_INFORMATION SHOWN_

========================================

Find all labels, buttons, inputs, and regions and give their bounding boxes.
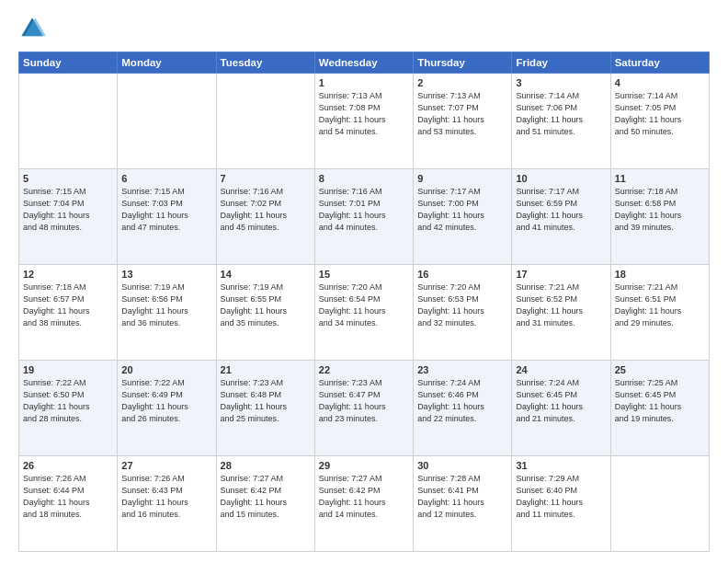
calendar-cell: 15Sunrise: 7:20 AM Sunset: 6:54 PM Dayli… <box>314 265 413 361</box>
day-number: 17 <box>516 269 606 280</box>
day-info: Sunrise: 7:24 AM Sunset: 6:45 PM Dayligh… <box>516 377 606 425</box>
calendar-cell: 1Sunrise: 7:13 AM Sunset: 7:08 PM Daylig… <box>314 74 413 169</box>
weekday-header-monday: Monday <box>118 52 216 74</box>
day-number: 7 <box>221 173 311 184</box>
day-info: Sunrise: 7:21 AM Sunset: 6:51 PM Dayligh… <box>615 282 705 329</box>
day-number: 31 <box>516 460 606 471</box>
day-info: Sunrise: 7:17 AM Sunset: 7:00 PM Dayligh… <box>417 186 507 234</box>
calendar-cell: 18Sunrise: 7:21 AM Sunset: 6:51 PM Dayli… <box>610 265 709 361</box>
day-number: 26 <box>23 460 113 471</box>
calendar-week-3: 12Sunrise: 7:18 AM Sunset: 6:57 PM Dayli… <box>19 265 710 361</box>
weekday-header-row: SundayMondayTuesdayWednesdayThursdayFrid… <box>19 52 710 74</box>
day-number: 22 <box>319 364 409 375</box>
day-info: Sunrise: 7:26 AM Sunset: 6:44 PM Dayligh… <box>23 473 113 521</box>
day-number: 4 <box>615 77 705 88</box>
day-number: 23 <box>417 364 507 375</box>
calendar-cell: 11Sunrise: 7:18 AM Sunset: 6:58 PM Dayli… <box>610 169 709 265</box>
day-info: Sunrise: 7:20 AM Sunset: 6:54 PM Dayligh… <box>319 282 409 329</box>
calendar-cell: 27Sunrise: 7:26 AM Sunset: 6:43 PM Dayli… <box>118 456 216 552</box>
calendar-cell: 19Sunrise: 7:22 AM Sunset: 6:50 PM Dayli… <box>19 361 118 456</box>
calendar-cell: 7Sunrise: 7:16 AM Sunset: 7:02 PM Daylig… <box>216 169 314 265</box>
logo <box>18 15 50 42</box>
calendar-week-4: 19Sunrise: 7:22 AM Sunset: 6:50 PM Dayli… <box>19 361 710 456</box>
day-info: Sunrise: 7:23 AM Sunset: 6:48 PM Dayligh… <box>221 377 311 425</box>
day-number: 9 <box>417 173 507 184</box>
calendar-table: SundayMondayTuesdayWednesdayThursdayFrid… <box>18 52 710 552</box>
calendar-cell: 16Sunrise: 7:20 AM Sunset: 6:53 PM Dayli… <box>414 265 512 361</box>
calendar-cell: 30Sunrise: 7:28 AM Sunset: 6:41 PM Dayli… <box>414 456 512 552</box>
calendar-cell: 3Sunrise: 7:14 AM Sunset: 7:06 PM Daylig… <box>512 74 610 169</box>
day-info: Sunrise: 7:22 AM Sunset: 6:50 PM Dayligh… <box>23 377 113 425</box>
day-number: 15 <box>319 269 409 280</box>
calendar-cell: 22Sunrise: 7:23 AM Sunset: 6:47 PM Dayli… <box>314 361 413 456</box>
calendar-cell: 21Sunrise: 7:23 AM Sunset: 6:48 PM Dayli… <box>216 361 314 456</box>
day-info: Sunrise: 7:14 AM Sunset: 7:06 PM Dayligh… <box>516 90 606 138</box>
weekday-header-thursday: Thursday <box>414 52 512 74</box>
day-info: Sunrise: 7:24 AM Sunset: 6:46 PM Dayligh… <box>417 377 507 425</box>
calendar-cell: 28Sunrise: 7:27 AM Sunset: 6:42 PM Dayli… <box>216 456 314 552</box>
day-info: Sunrise: 7:13 AM Sunset: 7:07 PM Dayligh… <box>417 90 507 138</box>
day-number: 20 <box>121 364 211 375</box>
calendar-cell: 14Sunrise: 7:19 AM Sunset: 6:55 PM Dayli… <box>216 265 314 361</box>
day-info: Sunrise: 7:19 AM Sunset: 6:56 PM Dayligh… <box>121 282 211 329</box>
day-number: 6 <box>121 173 211 184</box>
calendar-cell: 2Sunrise: 7:13 AM Sunset: 7:07 PM Daylig… <box>414 74 512 169</box>
calendar-week-5: 26Sunrise: 7:26 AM Sunset: 6:44 PM Dayli… <box>19 456 710 552</box>
day-number: 24 <box>516 364 606 375</box>
logo-icon <box>18 15 46 42</box>
calendar-cell: 26Sunrise: 7:26 AM Sunset: 6:44 PM Dayli… <box>19 456 118 552</box>
day-info: Sunrise: 7:14 AM Sunset: 7:05 PM Dayligh… <box>615 90 705 138</box>
day-number: 10 <box>516 173 606 184</box>
day-number: 16 <box>417 269 507 280</box>
weekday-header-wednesday: Wednesday <box>314 52 413 74</box>
day-info: Sunrise: 7:27 AM Sunset: 6:42 PM Dayligh… <box>221 473 311 521</box>
day-info: Sunrise: 7:28 AM Sunset: 6:41 PM Dayligh… <box>417 473 507 521</box>
day-info: Sunrise: 7:17 AM Sunset: 6:59 PM Dayligh… <box>516 186 606 234</box>
header <box>18 15 710 42</box>
day-info: Sunrise: 7:21 AM Sunset: 6:52 PM Dayligh… <box>516 282 606 329</box>
calendar-cell: 31Sunrise: 7:29 AM Sunset: 6:40 PM Dayli… <box>512 456 610 552</box>
calendar-cell: 29Sunrise: 7:27 AM Sunset: 6:42 PM Dayli… <box>314 456 413 552</box>
calendar-cell: 8Sunrise: 7:16 AM Sunset: 7:01 PM Daylig… <box>314 169 413 265</box>
day-info: Sunrise: 7:25 AM Sunset: 6:45 PM Dayligh… <box>615 377 705 425</box>
day-info: Sunrise: 7:23 AM Sunset: 6:47 PM Dayligh… <box>319 377 409 425</box>
calendar-cell: 25Sunrise: 7:25 AM Sunset: 6:45 PM Dayli… <box>610 361 709 456</box>
calendar-cell <box>216 74 314 169</box>
day-info: Sunrise: 7:16 AM Sunset: 7:01 PM Dayligh… <box>319 186 409 234</box>
calendar-cell: 4Sunrise: 7:14 AM Sunset: 7:05 PM Daylig… <box>610 74 709 169</box>
day-number: 30 <box>417 460 507 471</box>
day-info: Sunrise: 7:18 AM Sunset: 6:58 PM Dayligh… <box>615 186 705 234</box>
weekday-header-saturday: Saturday <box>610 52 709 74</box>
calendar-cell: 9Sunrise: 7:17 AM Sunset: 7:00 PM Daylig… <box>414 169 512 265</box>
day-number: 21 <box>221 364 311 375</box>
calendar-cell: 20Sunrise: 7:22 AM Sunset: 6:49 PM Dayli… <box>118 361 216 456</box>
day-number: 27 <box>121 460 211 471</box>
day-number: 3 <box>516 77 606 88</box>
day-info: Sunrise: 7:15 AM Sunset: 7:03 PM Dayligh… <box>121 186 211 234</box>
day-number: 12 <box>23 269 113 280</box>
calendar-cell: 24Sunrise: 7:24 AM Sunset: 6:45 PM Dayli… <box>512 361 610 456</box>
day-info: Sunrise: 7:27 AM Sunset: 6:42 PM Dayligh… <box>319 473 409 521</box>
calendar-cell <box>118 74 216 169</box>
weekday-header-friday: Friday <box>512 52 610 74</box>
calendar-cell: 6Sunrise: 7:15 AM Sunset: 7:03 PM Daylig… <box>118 169 216 265</box>
day-info: Sunrise: 7:20 AM Sunset: 6:53 PM Dayligh… <box>417 282 507 329</box>
calendar-cell: 23Sunrise: 7:24 AM Sunset: 6:46 PM Dayli… <box>414 361 512 456</box>
day-info: Sunrise: 7:15 AM Sunset: 7:04 PM Dayligh… <box>23 186 113 234</box>
calendar-cell: 17Sunrise: 7:21 AM Sunset: 6:52 PM Dayli… <box>512 265 610 361</box>
calendar-week-1: 1Sunrise: 7:13 AM Sunset: 7:08 PM Daylig… <box>19 74 710 169</box>
day-number: 25 <box>615 364 705 375</box>
day-number: 13 <box>121 269 211 280</box>
day-number: 19 <box>23 364 113 375</box>
day-number: 5 <box>23 173 113 184</box>
day-number: 28 <box>221 460 311 471</box>
day-number: 18 <box>615 269 705 280</box>
day-number: 8 <box>319 173 409 184</box>
weekday-header-sunday: Sunday <box>19 52 118 74</box>
day-info: Sunrise: 7:26 AM Sunset: 6:43 PM Dayligh… <box>121 473 211 521</box>
day-info: Sunrise: 7:19 AM Sunset: 6:55 PM Dayligh… <box>221 282 311 329</box>
page: SundayMondayTuesdayWednesdayThursdayFrid… <box>0 0 728 563</box>
calendar-cell <box>610 456 709 552</box>
day-info: Sunrise: 7:18 AM Sunset: 6:57 PM Dayligh… <box>23 282 113 329</box>
day-number: 1 <box>319 77 409 88</box>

========================================

_TASK DESCRIPTION_
Your answer should be the lines above that contain the word "SundayMondayTuesdayWednesdayThursdayFrid", copied out.

_EXERCISE SOLUTION_
weekday-header-row: SundayMondayTuesdayWednesdayThursdayFrid… <box>19 52 710 74</box>
calendar-table: SundayMondayTuesdayWednesdayThursdayFrid… <box>18 52 710 552</box>
page: SundayMondayTuesdayWednesdayThursdayFrid… <box>0 0 728 563</box>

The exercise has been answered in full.